I'm trying to build my own environement for study purposes in Q Learning and training it with a simple Neural Network and linear activation. The problem is, it doesn't seem to learn to play this simple game, which consists of the player reaching the goal without touching the enemy. The mean reward sum stays in the same area even after 2000 episodes. I would be very grateful, if someone identifys the problem in my code snippets.
# model
model = Sequential()
model.add(Dense(4,activation='relu',input_shape=(4,)))
model.add(Dense(4,activation='relu'))
model.add(Dense(4,activation='linear'))
model.compile(loss='mse', optimizer='adam')
###
# parameters
MOVE_REWARD = -1
ENEMY_REWARD = -100
GOAL_REWARD = 100
epsilon = 0.5
EPS_DECAY = 0.9999
DISCOUNT = 0.9
LEARNING = 0.8
###
# the learning loop in a loop with number of episodes:
# (after creating new positions for player, goal and enemy)
for i in range(200):
[some code]
# create delta coordinates of actual game state (obs)

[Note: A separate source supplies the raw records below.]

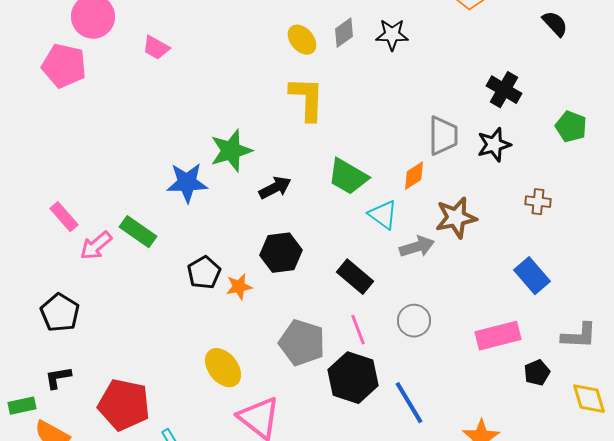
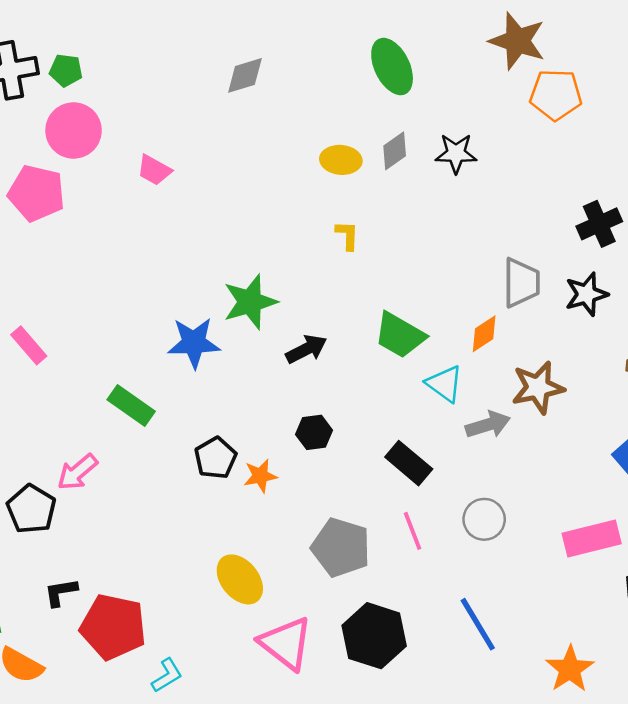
yellow ellipse: (302, 40) -> (341, 160), turned -44
black cross: (504, 90) -> (599, 224), turned 36
yellow L-shape: (307, 99) -> (347, 235), size x0.5
pink rectangle: (64, 217) -> (29, 345), moved
pink arrow: (96, 246) -> (77, 472), moved
black hexagon: (281, 253) -> (314, 432), size x0.7
black L-shape: (58, 378) -> (61, 592), moved
black hexagon: (353, 378) -> (374, 636), moved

# which consists of 1x4 vector with 4 +/- values
# player to goal in x,y and player to enemy in x,y
if np.random.random() > epsilon:
action = np.argmax(model.predict(obs))
else:
action = np.random.randint(0, 4)
player.move(action) # player moves in one direction
if player == enemy:
reward = ENEMY_REWARD
_end_ = True
elif player == goal:
reward = GOAL_REWARD
_end_ = True
else:
reward = MOVE_REWARD
[...]
# create delta coordinates of actual game state (new_obs)
# which consists of 1x4 vector with 4 +/- values
# player to goal in x,y and player to enemy in x,y
max_future_q = np.max(model.predict(new_obs))
current_q = model.predict(obs)[0][action]
if reward == GOAL_REWARD:
new_q = GOAL_REWARD
else:
new_q = (1 - LEARNING) * current_q + LEARNING * (reward + DISCOUNT * max_future_q)
target_vec = model.predict(obs)[0]
target_vec[action] = new_q
target_vec=target_vec.reshape(1,4)
model.fit(obs,target_vec,verbose=0,epochs=1)
if _end_ == True:
break
I tried to rewrite it with a Convolutional Network and I'm having the same issue. It would be great if someone finds an error in my algorithm!